やつらの組織に名前はなかった。組織の痕跡を分かりやすく残したくなかったのだろう。名前があるとその名前で噂されて悪い意味で有名になってしまうこともあるからな。
奴らは半年前の氷永会の取引に介入してマネロンを横流し、実質強奪横領して少なくとも半分を手にしていたことが分かった。昔からお馴染みの地下銀行を使い、海外を経由して逆輸入。そうやって洗っていた氷永会の金に手を出していた。しかし、元は賭博と詐欺で手に入れた犯罪の金である。普通に使えばその時点で優秀な警察が見逃さない。たとえ濡れ衣であっても持っていた時点で監獄送りになる。強奪したところまでは良くても、しっかりと洗わなければ使うに使えない。だから狙ったのは綺麗になった直後。違法から合法にすり替わったばかりの、洗い立てマネーを新鮮なうちに手に入れることができればこれ以上の儲けはない。氷永会としては洗い場から戻ってきた資金の半分がなくなっていても、すぐに文句は言えない。洗ったとはいえ一度は汚れた金だ。すぐさまその強奪を糾弾して責任を問い詰められるほど簡単な問題ではない。狡猾にやる相手だ。すぐには見つからない。しかし、やられたら地獄まで追い詰める相手を相手にしたことは間違いない。それが見つかった。盗撮グループみたいな表層犯罪者が犯人だとは思わなかったという。

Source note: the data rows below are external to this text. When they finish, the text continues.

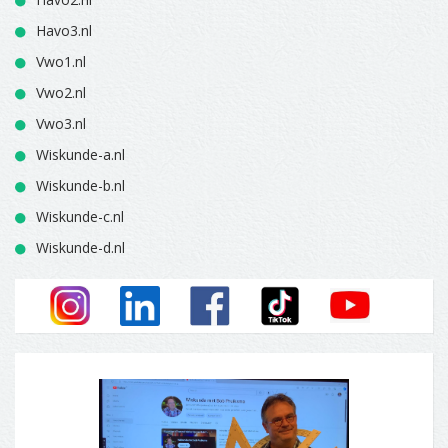
Havo3.nl
Vwo1.nl
Vwo2.nl
Vwo3.nl
Wiskunde-a.nl
Wiskunde-b.nl
Wiskunde-c.nl
Wiskunde-d.nl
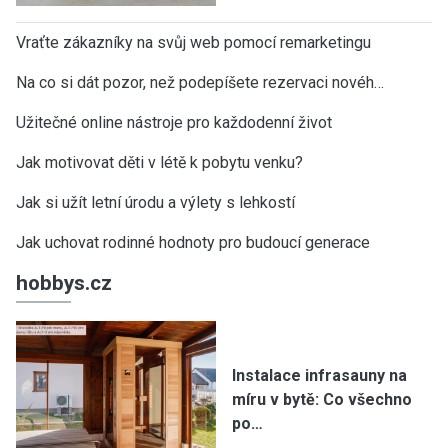
Vraťte zákazníky na svůj web pomocí remarketingu
Na co si dát pozor, než podepíšete rezervaci novéh…
Užitečné online nástroje pro každodenní život
Jak motivovat děti v létě k pobytu venku?
Jak si užít letní úrodu a výlety s lehkostí
Jak uchovat rodinné hodnoty pro budoucí generace
hobbys.cz
Instalace infrasauny na
míru v bytě: Co všechno
po…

低級犯罪集団だと繰り返しているが、しかし相手は日本語として使われる低級も同じ低級じゃない。トクリュウドラゴンのような奴らも低級だが、そんな連中とは比べものにならないのがいい例だろう。今回の敵は低級は低級でもプロだ。あんな欲望丸出しでこっちの世界に素手で入り込む素人とは違う。闇だかホワイトだかに応募した一般大学生や高校生なんて、うちのボーイズもガールズもひとりで倒せる。成哉も俺もタカも出るまでもない。しかし、彼らでさえも犯行を遂行出来そうに見えたことそのものがタカの組を怒らせた。安易に手を出してきたこと、安易に手を出せると思ったこと。プロはプロだが、しかしそういう意味では同じ素人だった。

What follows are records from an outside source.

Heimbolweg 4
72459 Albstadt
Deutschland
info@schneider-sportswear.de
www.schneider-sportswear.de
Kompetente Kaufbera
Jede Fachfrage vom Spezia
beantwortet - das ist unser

金を取られたこともたぶん許せないと思うんだけど、それ以上に泊が落ちることが許せないんだと思う。安易に、簡単に、子供のお使い気分で本気の仕事を邪魔してくることが許せないのだ。本来なら土俵に上がることすらありえない、組の対戦相手として見られることすらなかった人間が、人種が、表と普通の世界で生きている人間が平気で彼らの道を歩いて目の前を横切る。そんな無礼、無言で撃たれた銃で殺されても文句は言えないハズだった。しかし奴らは世界の仕組みだけはよく知っていた。法律と時代を使って。うまく利用して、笑ったのだ。お前らなんか昔話にしかでてこない、映画と小説の世界の組織だと。時代遅れの連中には何もできないだろと嘲笑って。だから怒っているのだ。本家本業を甘く見るなよと。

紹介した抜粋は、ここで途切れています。